### Description of the task
Every line from the line containing "Jabra Engage" through the final line below must be returned exactly, and no other line.

Page images and extracted text:
# # # # #
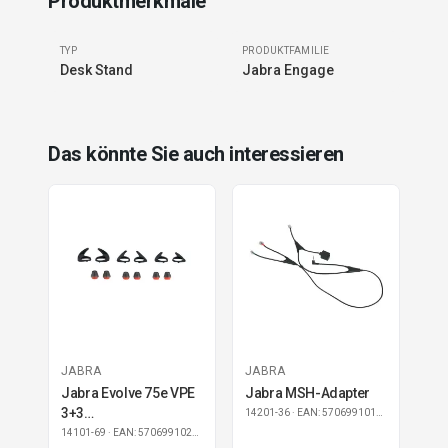
Produktmerkmale
TYP
PRODUKTFAMILIE
Desk Stand
Jabra Engage
Das könnte Sie auch interessieren
JABRA
JABRA
Jabra Evolve 75e VPE
Jabra MSH-Adapter
3+3
14201-36
· EAN: 5706991014655
EarGels+EarWings
14101-69
· EAN: 5706991021301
# # # # #
### Output of the task
Jabra Engage
Das könnte Sie auch interessieren
JABRA
JABRA
Jabra Evolve 75e VPE
Jabra MSH-Adapter
3+3
14201-36
· EAN: 5706991014655
EarGels+EarWings
14101-69
· EAN: 5706991021301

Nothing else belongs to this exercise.